Write out each entry below exactly. Do not include the images.

(Records excerpted from a collection)
********************

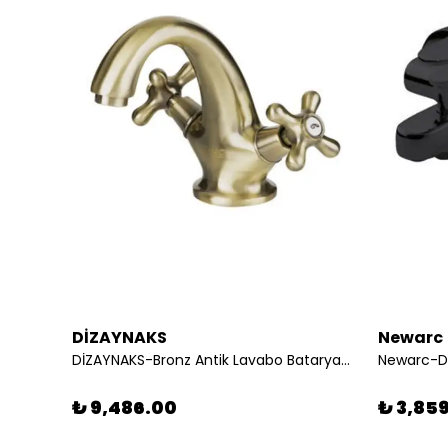
DİZAYNAKS
Newarc
11
DİZAYNAKS-Bronz Antik Lavabo Bataryası 290525
₺ 9,486.00
₺ 3,85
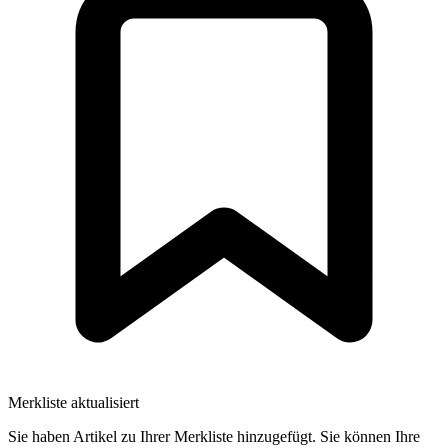
Merkliste aktualisiert
Sie haben Artikel zu Ihrer Merkliste hinzugefügt. Sie können Ihre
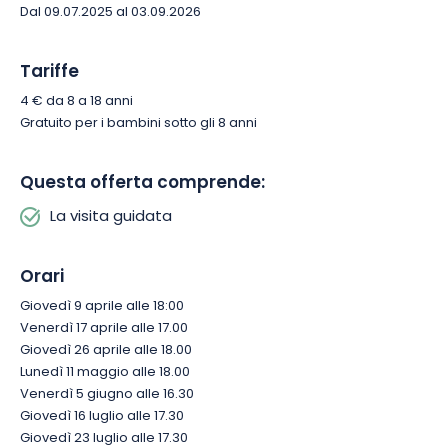
Dal 09.07.2025 al 03.09.2026
Tariffe
4 € da 8 a 18 anni
Gratuito per i bambini sotto gli 8 anni
Questa offerta comprende:
La visita guidata
Orari
Giovedì 9 aprile alle 18:00
Venerdì 17 aprile alle 17.00
Giovedì 26 aprile alle 18.00
Lunedì 11 maggio alle 18.00
Venerdì 5 giugno alle 16.30
Giovedì 16 luglio alle 17.30
Giovedì 23 luglio alle 17.30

********************

=== Solved problem ===
DİZAYNAKS
Newarc
11
DİZAYNAKS-Bronz Antik Lavabo Bataryası 290525
₺ 9,486.00
₺ 3,85
Merkliste aktualisiert
Sie haben Artikel zu Ihrer Merkliste hinzugefügt. Sie können Ihre
Dal 09.07.2025 al 03.09.2026
Tariffe
4 € da 8 a 18 anni
Gratuito per i bambini sotto gli 8 anni
Questa offerta comprende:
La visita guidata
Orari
Giovedì 9 aprile alle 18:00
Venerdì 17 aprile alle 17.00
Giovedì 26 aprile alle 18.00
Lunedì 11 maggio alle 18.00
Venerdì 5 giugno alle 16.30
Giovedì 16 luglio alle 17.30
Giovedì 23 luglio alle 17.30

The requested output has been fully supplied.